Anthony J. Bryant | |
Birth Date: | 14 February 1961 |
Birth Place: | Franklin, Indiana, US |
Death Place: | Franklin, Indiana, US |
Nationality: | American |
Occupation: | Author |
Resting Place: | Greenlawn Cemetery (Franklin, Indiana) |
Anthony J. Bryant (February 14, 1961 – December 25, 2013) was an American author and editor. He worked in Japan for a period of time, and became an authority on medieval Japanese armor and samurai culture.
Bryant was born in Franklin, Indiana, and was adopted at age 5 by Robert M. and Margaret Bryant.[1] Following the death of his father when Bryant was 6, he and his mother moved to Miami Shores, Florida, where he spent his youth and attended Pinecrest Preparatory School.[1] After graduating from Florida State University in 1983 with a bachelor's degree in Japanese studies, he completed his graduate studies in Japanese studies (history, language, and armor) at Takushoku University in Tokyo, graduating in 1986. Bryant lived in Japan from 1986 to 1992.[1] He also earned an M.A. in Japanese from Indiana University Bloomington in 2003.[2]
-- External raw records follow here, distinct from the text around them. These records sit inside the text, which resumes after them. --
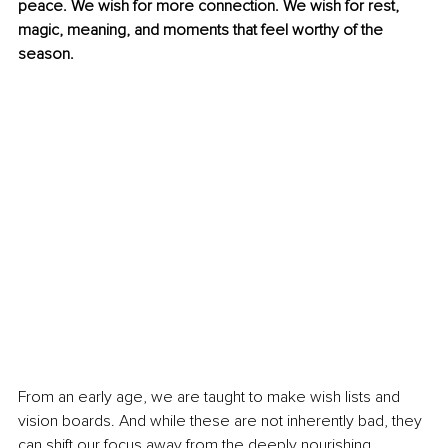
peace. We wish for more connection. We wish for rest, 
magic, meaning, and moments that feel worthy of the 
season.
From an early age, we are taught to make wish lists and 
vision boards. And while these are not inherently bad, they 
can shift our focus away from the deeply nourishing 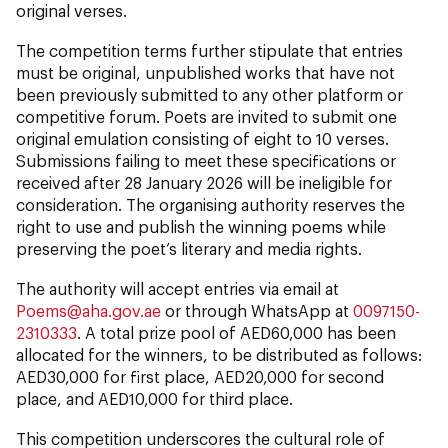
original verses.
The competition terms further stipulate that entries
must be original, unpublished works that have not
been previously submitted to any other platform or
competitive forum. Poets are invited to submit one
original emulation consisting of eight to 10 verses.
Submissions failing to meet these specifications or
received after 28 January 2026 will be ineligible for
consideration. The organising authority reserves the
right to use and publish the winning poems while
preserving the poet’s literary and media rights.
The authority will accept entries via email at
Poems@aha.gov.ae
or through WhatsApp at
0097150-
2310333
. A total prize pool of AED60,000 has been
allocated for the winners, to be distributed as follows:
AED30,000 for first place, AED20,000 for second
place, and AED10,000 for third place.
This competition underscores the cultural role of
While living in Japan, Bryant worked as a features editor for the Mainichi Daily News, and as editor for the Tokyo Journal, an English language monthly magazine.[1] He was considered a historian of Japan specializing in Kamakura, Muromachi, and Momoyama period warrior culture.[1]
After returning from Japan in 1995, he became the editor of Dragon, the flagship publication of TSR, the creators of the fantasy role-playing game Dungeons & Dragons, for eight issues.[1]
For several years, Bryant made presentations and appeared on panels at several conventions, including the 52nd World Science Fiction Convention in Winnipeg in 1994,[3] and the 54th World Science Fiction Convention in Anaheim in 1996.[4]
As an authority on Japanese armor, Bryant became widely involved in the Society for Creative Anachronism.[5] He provided a foreword for The Watanabe Art Museum Samurai Armour Collection Volume 1: Kabuto & Mengu.[6]
Bryant wrote four books for Osprey Publishing on samurai history, and co-authored, with Mark T. Arsenault, the core rulebook for the role-playing game Sengoku: Chanbara Roleplaying in Feudal Japan.[1]
In his book The Shogun's Soldiers, Michael von Essen highly recommended Bryant's Samurai 1550–1600 as an "easily accessible book on samurai and ashigaru at the time of [Japanese] civil wars."[7]
In Anime Sacramento, Laurine White responded to an article about Japanimation by Bryant that had been published in EYE-AI magazine, saying, "Some of what [Bryant] has to say is suspect, like 'Few who see Dr. Slump fail to love it.' If that were true, subtitled Dr. Slump should be in great demand. Sure it is!"[8]
Bryant died on December 25, 2013, at St. Francis Health in Indianapolis.[1]